A useful link is www.iceteagroup.com - these guys know what they are about. And they are busy writing SQLWindows to .NET converters.
DodgyAccountant
Monday, January 19, 2004
http://www.integra.co.uk do a database for membership organisations which used a sqlbase backend - and I think they originally used the gupta tools. They're now moving to SQLServer and .NET.
Of course if dodgyaccountant works in Wimbledon, he may be able to shed additional light ;-)
A cynic writes
Monday, January 19, 2004
Hi Cynic
I don't work in Wimbledon but I knew someone who worked at Integra - he said they were a good outfit.
Integra's product was indeed written in SQLWindows.
DodgyAccountant
Monday, January 19, 2004
Curios what Guptra was, I did a Google search, and theres actually a Google Group for Centura Team Developer.

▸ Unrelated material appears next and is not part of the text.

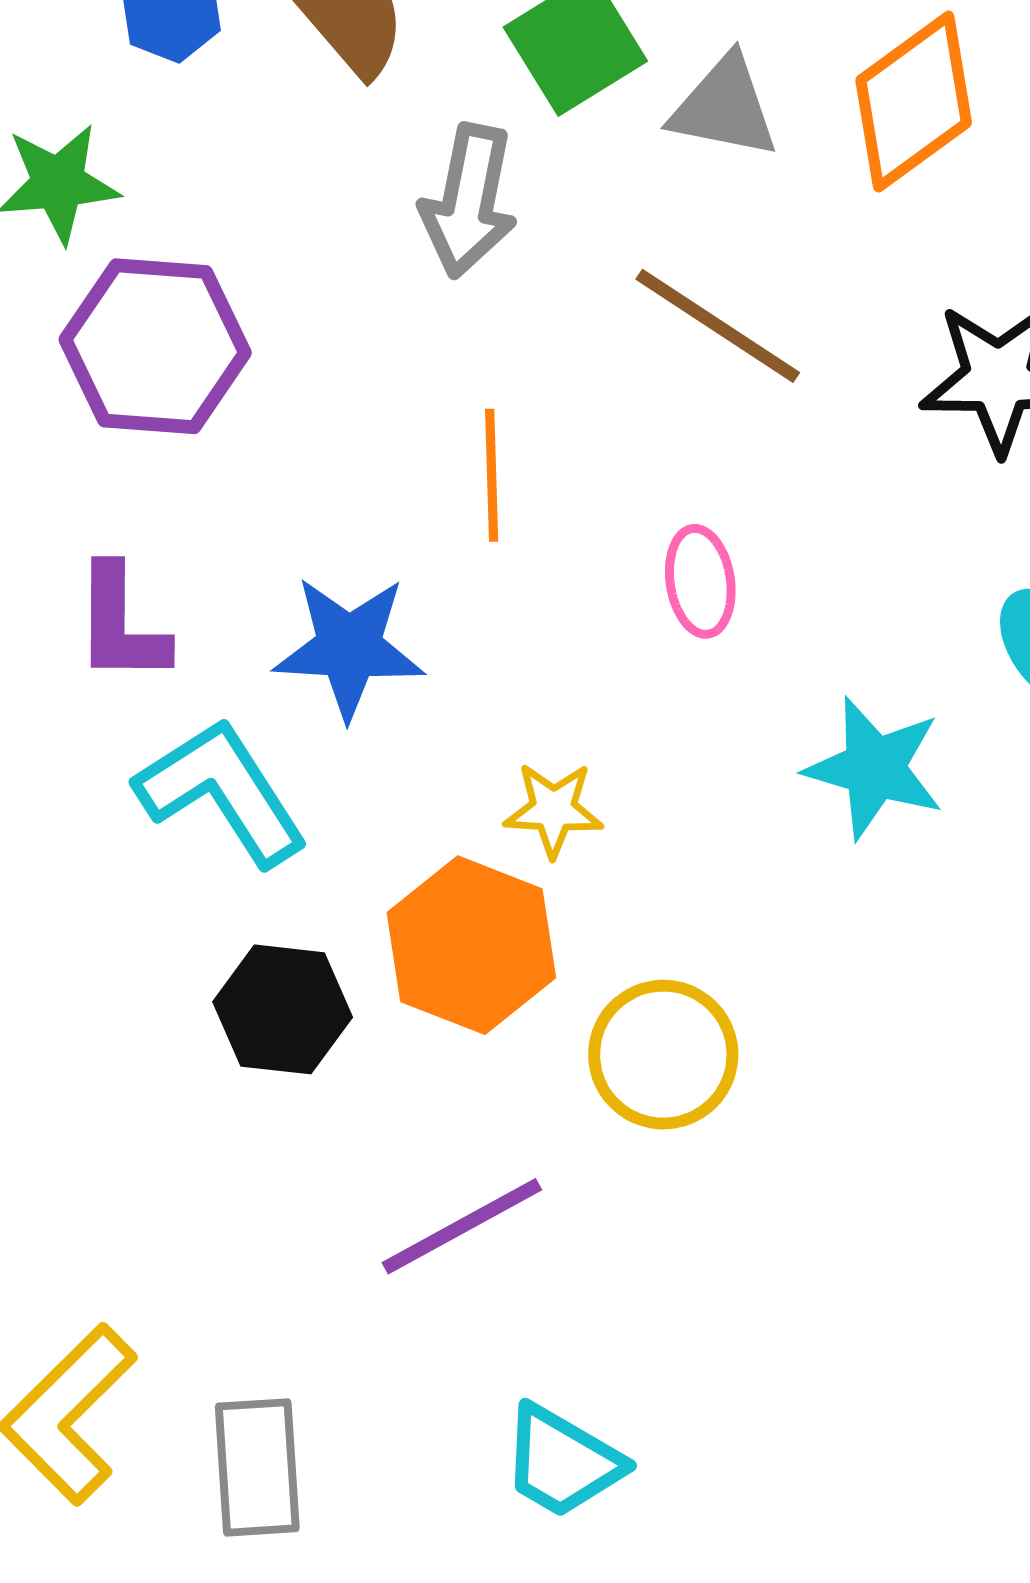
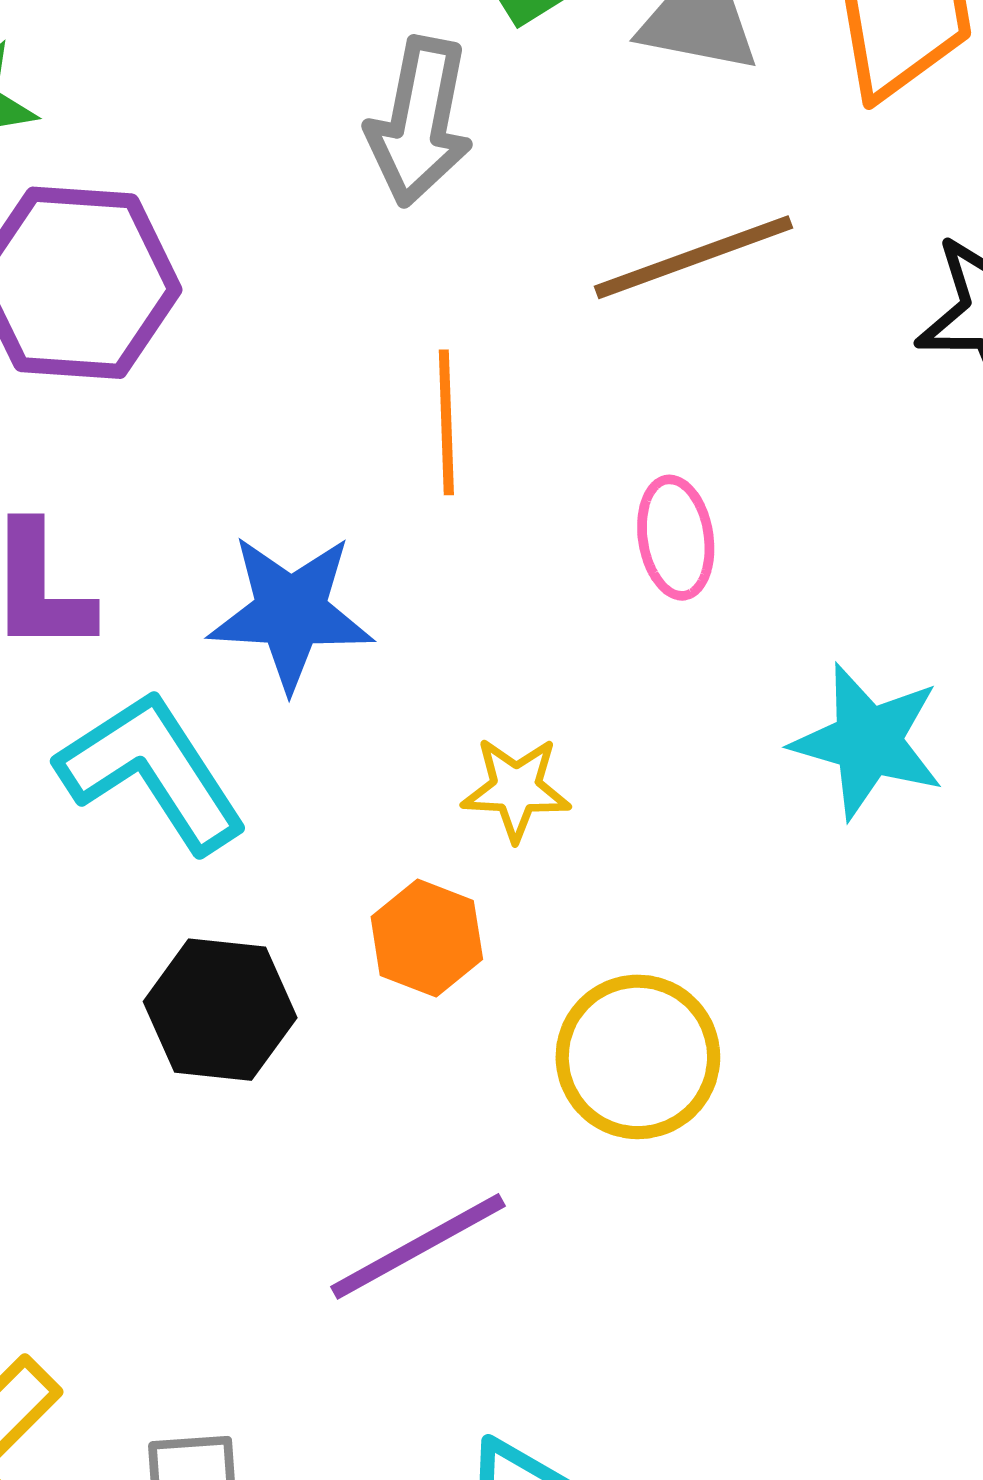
brown line: (718, 326) -> (693, 257), turned -53
orange hexagon: (471, 945) -> (427, 938), size x0.6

http://groups.google.com/groups?hl=en&lr=&ie=UTF-8&oe=UTF-8&group=forum.centura.team.developer
That that helps.
Nick
Monday, January 19, 2004
The centura Gupta groups is inactive !! Dont use Google
Use this newsgroup instead and post using Netscape messenger or outlook express
http://www.guptaworldwide.com/DevCenter/Default.aspx#newsgroups
Subscribe to "MArketing feedback" and post your query
Kar
Monday, January 19, 2004
I worked in GUPTA for about 3 years in the early nineties.
I thought it was a great product with superior OO functionality. It's main competition was Powerbuilder not VB.
However the market penetration of the product seemed to decline from about 95 onwards, and as I couldn't make money out of it I lost interest in it.
Great product though.
Ch 10
Monday, January 19, 2004
Wow, it is beyond my wildest imagination that someone actually still works with this product from the early 90's. My head is STILL spinning.